Version: 7.3.3.2 / LibreOffice Community
Build ID: 30(Build:2)
CPU threads: 8; OS: Linux 5.18; UI render: default; VCL: gtk3
Locale: en-AE (en_AE.UTF-8); UI: en-US
7.3.3-3
Calc: threaded

The issue is there for V 7.3.3.2 as well.

Steps to Reproduce:
1. Save the document attached to this bug report
2. Open the document with LO Draw

Actual Results:
The Arabic text is scrambled and not readable at all.

Expected Results:
Arabic text to look normal and be readable.


Reproducible: Always


User Profile Reset: Yes


OpenGL enabled: Yes

Additional Info:
- I checked fonts, I have the font used. I tried also to change the font, but still the same issue.

- LO Office on Windows and Linus were tried with the same issue.

- Even documents created with LO and saved as PDF will have the same issue as well.

- It is not only shows the text scrambled and unreadbale, but also if I save the document, it is then scrambled and not readable using any other PDF reader including Adobe Acrobat Reader.

- IMPORTANT: The attached document was created by another office suite, then opened as scrambled as described, then it was modified for privacy reasons and saved by LO Draw - like described in previous point.
Comment 1 Khaldoun 2022-06-04 22:06:14 UTC
Created attachment 180566 [details]
PDF Sample File with Arabic text.
Comment 2 V Stuart Foote 2022-06-07 02:00:51 UTC
Thanks for filing, but a known and long running PDF import filter issue for RTL text runs.

*** This bug has been marked as a duplicate of bug 104597 ***
Comment 3 Eyal Rozenberg 2022-09-17 17:01:18 UTC
While this bug is about PDF import of RTL language text runs - it is not the same problem described in 104597. There, the problem is the reversal of order in text runs. Here we have additional problems, like character repetitions, shifting, excessive and insufficient (horizontal) spacing.

So, this is not clearly a dupe. Perhaps the fix for 104597 will resolve this one as well, but - perhaps not. I think the more careful relation between the bugs is dependence.
Comment 4 Khaldoun 2022-10-14 08:08:58 UTC
Hello How can I check the 104597 fix and decide if this is as well is solved??

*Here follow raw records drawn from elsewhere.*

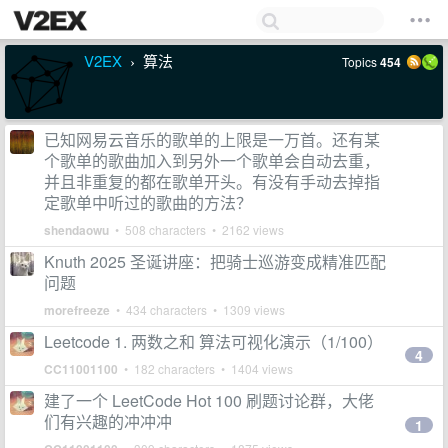
V2EX
算法
Topics
454
›
已知网易云音乐的歌单的上限是一万首。还有某
个歌单的歌曲加入到另外一个歌单会自动去重，
并且非重复的都在歌单开头。有没有手动去掉指
定歌单中听过的歌曲的方法？
shendaowu
• 508 characters • 2162 views
Knuth 2025 圣诞讲座：把骑士巡游变成精准匹配
问题
morefreeze
• 434 characters • 1309 views
Leetcode 1. 两数之和 算法可视化演示（1/100）
4
CC11001100
• 182 characters • 1404 views
建了一个 LeetCode Hot 100 刷题讨论群，大佬
们有兴趣的冲冲冲
1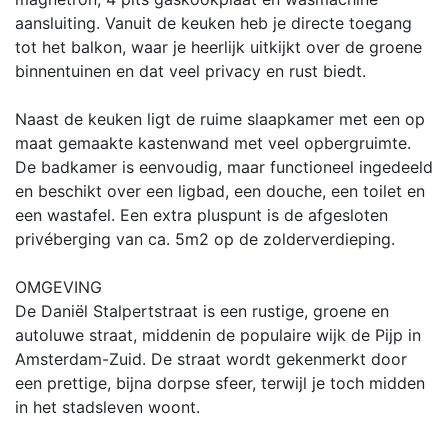
aansluiting. Vanuit de keuken heb je directe toegang
tot het balkon, waar je heerlijk uitkijkt over de groene
binnentuinen en dat veel privacy en rust biedt.
Naast de keuken ligt de ruime slaapkamer met een op
maat gemaakte kastenwand met veel opbergruimte.
De badkamer is eenvoudig, maar functioneel ingedeeld
en beschikt over een ligbad, een douche, een toilet en
een wastafel. Een extra pluspunt is de afgesloten
privéberging van ca. 5m2 op de zolderverdieping.
OMGEVING
De Daniël Stalpertstraat is een rustige, groene en
autoluwe straat, middenin de populaire wijk de Pijp in
Amsterdam-Zuid. De straat wordt gekenmerkt door
een prettige, bijna dorpse sfeer, terwijl je toch midden
in het stadsleven woont.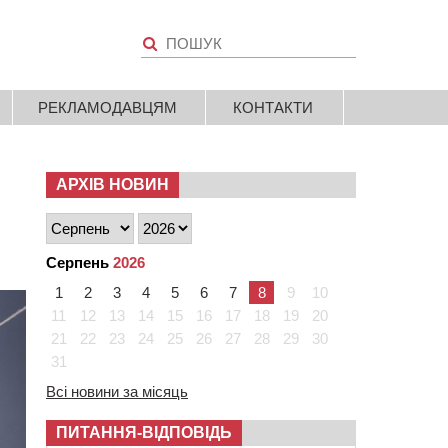
РЕКЛАМОДАВЦЯМ
КОНТАКТИ
АРХІВ НОВИН
Серпень
2026
1
2
3
4
5
6
7
8
9
10
11
12
13
14
15
16
17
18
19
20
21
22
23
24
25
26
27
28
29
30
31
Всі новини за місяць
ПИТАННЯ-ВІДПОВІДЬ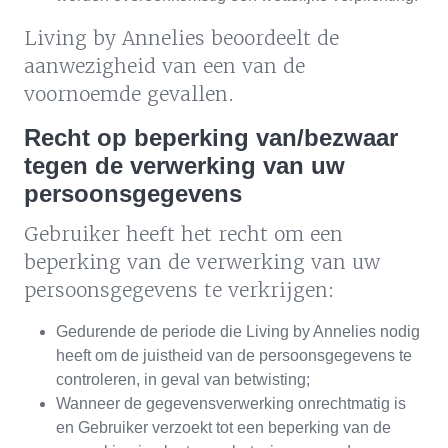
Living by Annelies beoordeelt de
aanwezigheid van een van de
voornoemde gevallen.
Recht op beperking van/bezwaar
tegen de verwerking van uw
persoonsgegevens
Gebruiker heeft het recht om een
beperking van de verwerking van uw
persoonsgegevens te verkrijgen:
Gedurende de periode die Living by Annelies nodig
heeft om de juistheid van de persoonsgegevens te
controleren, in geval van betwisting;
Wanneer de gegevensverwerking onrechtmatig is
en Gebruiker verzoekt tot een beperking van de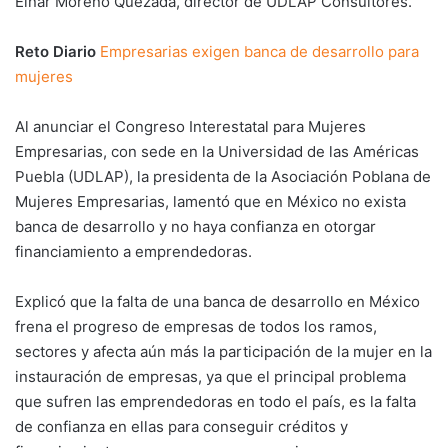
Einar Moreno Quezada, director de UDLAP Consultores.
Reto Diario
Empresarias exigen banca de desarrollo para
mujeres
Al anunciar el Congreso Interestatal para Mujeres
Empresarias, con sede en la Universidad de las Américas
Puebla (UDLAP), la presidenta de la Asociación Poblana de
Mujeres Empresarias, lamentó que en México no exista
banca de desarrollo y no haya confianza en otorgar
financiamiento a emprendedoras.
Explicó que la falta de una banca de desarrollo en México
frena el progreso de empresas de todos los ramos,
sectores y afecta aún más la participación de la mujer en la
instauración de empresas, ya que el principal problema
que sufren las emprendedoras en todo el país, es la falta
de confianza en ellas para conseguir créditos y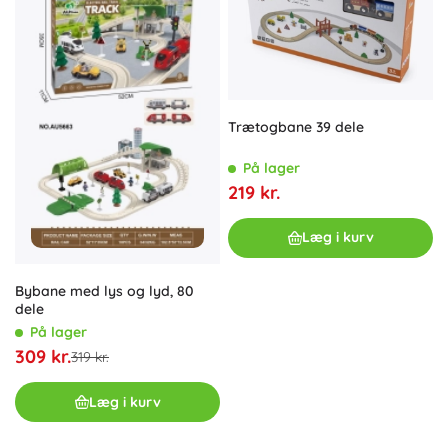
Trætogbane 39 dele
På lager
219 kr.
Læg i kurv
Bybane med lys og lyd, 80
dele
På lager
309 kr.
319 kr.
Læg i kurv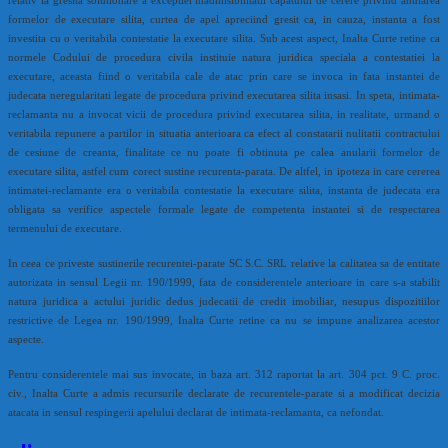
formelor de executare silita, curtea de apel apreciind gresit ca, in cauza, instanta a fost
investita cu o veritabila contestatie la executare silita. Sub acest aspect, Inalta Curte retine ca
normele Codului de procedura civila instituie natura juridica speciala a contestatiei la
executare, aceasta fiind o veritabila cale de atac prin care se invoca in fata instantei de
judecata neregularitati legate de procedura privind executarea silita insasi. In speta, intimata-
reclamanta nu a invocat vicii de procedura privind executarea silita, in realitate, urmand o
veritabila repunere a partilor in situatia anterioara ca efect al constatarii nulitatii contractului
de cesiune de creanta, finalitate ce nu poate fi obtinuta pe calea anularii formelor de
executare silita, astfel cum corect sustine recurenta-parata. De altfel, in ipoteza in care cererea
intimatei-reclamante era o veritabila contestatie la executare silita, instanta de judecata era
obligata sa verifice aspectele formale legate de competenta instantei si de respectarea
termenului de executare.
In ceea ce priveste sustinerile recurentei-parate SC S.C. SRL relative la calitatea sa de entitate
autorizata in sensul Legii nr. 190/1999, fata de considerentele anterioare in care s-a stabilit
natura juridica a actului juridic dedus judecatii de credit imobiliar, nesupus dispozitiilor
restrictive de Legea nr. 190/1999, Inalta Curte retine ca nu se impune analizarea acestor
aspecte.
Pentru considerentele mai sus invocate, in baza art. 312 raportat la art. 304 pct. 9 C. proc.
civ., Inalta Curte a admis recursurile declarate de recurentele-parate si a modificat decizia
atacata in sensul respingerii apelului declarat de intimata-reclamanta, ca nefondat.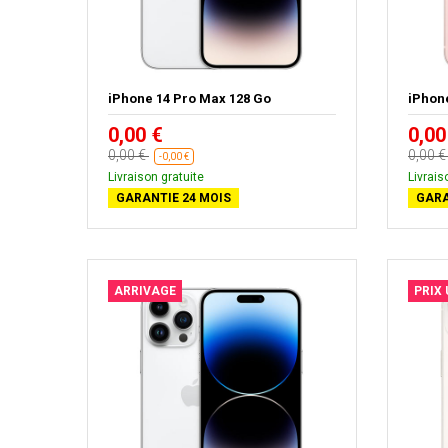
iPhone 14 Pro Max 128 Go
iPhon
0,00 €
0,00
0,00 €
0,00 
-0,00 €
Livraison gratuite
Livrais
GARANTIE 24 MOIS
GARA
ARRIVAGE
PRIX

How the new commit will be delivered as a new LO version?

@Eyal Rozenberg
Comment 5 V Stuart Foote 2022-10-14 16:05:09 UTC
The 2022-10-14 nightly [1] imports the sample PDF to Draw pretty well. Some font glitches and obvious spots where combining glyphs get separated from their root glyph.

Overall greatly improved, but please consider LibreOffice is *NOT* a PDF editor, the filter import to Draw produces an ODF holding sdraw text objects arranged on a document canvas.

Version: 7.5.0.0.alpha0+ (x64) / LibreOffice Community
Build ID: 8991cbb7986d3967bc6c3719d95254ff04428d1a
CPU threads: 8; OS: Windows 10.0 Build 19044; UI render: Skia/Vulkan; VCL: win
Locale: en-US (en_US); UI: en-US
Calc: threaded

=-ref-=
[1] https://dev-builds.libreoffice.org/daily/master/
Comment 6 Khaldoun 2022-10-14 21:18:39 UTC
Hello @ V Stuart Foote 

Thanks a lot for the link to the build.

I am not seeking to LO to be a PDF editor, but properly display RTL (Arabic in my case). I can assure that many Arabic users are not using Arabic because of such issues they are not facing with other apps.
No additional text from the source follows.